* Task to carry out *
Please repeat the lines below, exactly and only, from the one that holds "違法行為若しくは脱法行為を助長し、又はもみ消しを示唆す" through the one that holds "②顧問先又は依頼者。ただし、顧問先又は依頼者の書面によ".

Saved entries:
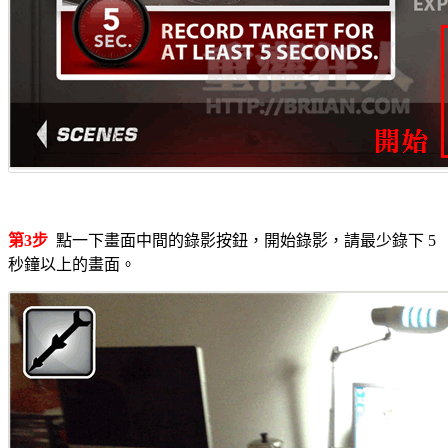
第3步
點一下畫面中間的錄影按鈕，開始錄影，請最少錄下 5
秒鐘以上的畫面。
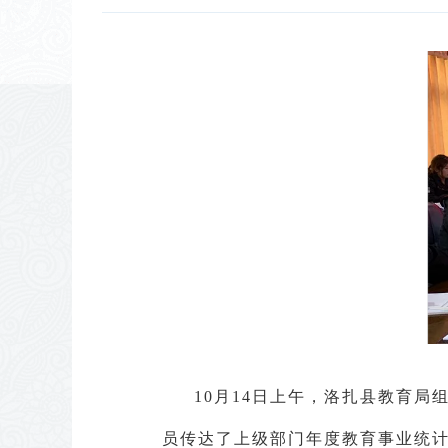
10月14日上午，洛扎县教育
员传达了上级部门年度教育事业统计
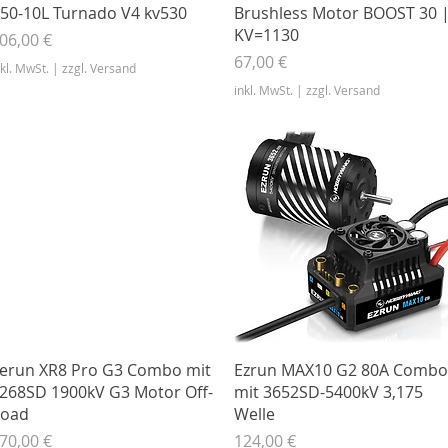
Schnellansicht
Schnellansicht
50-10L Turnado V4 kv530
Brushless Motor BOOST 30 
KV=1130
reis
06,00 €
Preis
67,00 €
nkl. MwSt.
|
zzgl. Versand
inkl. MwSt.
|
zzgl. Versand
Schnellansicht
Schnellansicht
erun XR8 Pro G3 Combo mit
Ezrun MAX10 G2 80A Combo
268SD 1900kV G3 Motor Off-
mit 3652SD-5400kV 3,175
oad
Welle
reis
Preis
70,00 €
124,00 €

--

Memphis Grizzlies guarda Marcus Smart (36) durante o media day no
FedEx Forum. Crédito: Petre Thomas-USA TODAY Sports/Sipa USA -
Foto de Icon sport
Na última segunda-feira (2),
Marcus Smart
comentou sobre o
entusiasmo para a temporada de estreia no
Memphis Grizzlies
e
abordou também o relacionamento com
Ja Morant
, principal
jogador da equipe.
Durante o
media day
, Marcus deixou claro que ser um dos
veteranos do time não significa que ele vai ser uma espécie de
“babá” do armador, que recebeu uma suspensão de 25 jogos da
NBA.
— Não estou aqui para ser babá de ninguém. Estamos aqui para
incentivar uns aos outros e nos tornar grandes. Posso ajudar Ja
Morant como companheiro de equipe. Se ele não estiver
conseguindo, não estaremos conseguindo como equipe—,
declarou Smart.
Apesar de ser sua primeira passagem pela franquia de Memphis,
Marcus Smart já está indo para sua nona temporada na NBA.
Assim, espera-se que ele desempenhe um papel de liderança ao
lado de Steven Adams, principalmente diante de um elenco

...

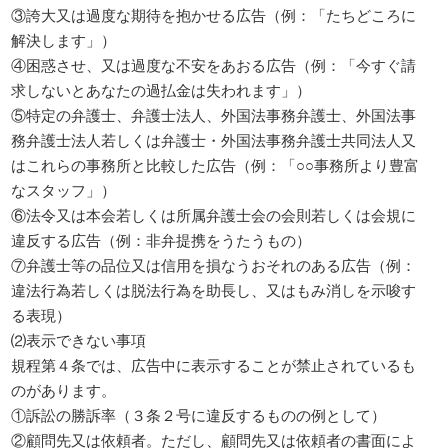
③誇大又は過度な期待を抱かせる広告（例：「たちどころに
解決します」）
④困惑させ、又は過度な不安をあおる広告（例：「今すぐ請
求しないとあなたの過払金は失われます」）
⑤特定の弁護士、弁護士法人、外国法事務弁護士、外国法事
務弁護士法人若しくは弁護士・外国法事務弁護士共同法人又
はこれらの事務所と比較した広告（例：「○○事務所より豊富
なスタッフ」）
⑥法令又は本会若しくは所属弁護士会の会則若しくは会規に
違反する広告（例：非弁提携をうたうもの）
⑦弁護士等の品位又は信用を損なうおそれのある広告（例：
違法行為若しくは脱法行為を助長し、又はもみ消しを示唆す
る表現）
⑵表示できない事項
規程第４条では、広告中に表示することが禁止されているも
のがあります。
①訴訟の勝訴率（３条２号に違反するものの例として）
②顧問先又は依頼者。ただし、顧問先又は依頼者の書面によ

* Solution for this problem *
違法行為若しくは脱法行為を助長し、又はもみ消しを示唆す
る表現）
⑵表示できない事項
規程第４条では、広告中に表示することが禁止されているも
のがあります。
①訴訟の勝訴率（３条２号に違反するものの例として）
②顧問先又は依頼者。ただし、顧問先又は依頼者の書面によ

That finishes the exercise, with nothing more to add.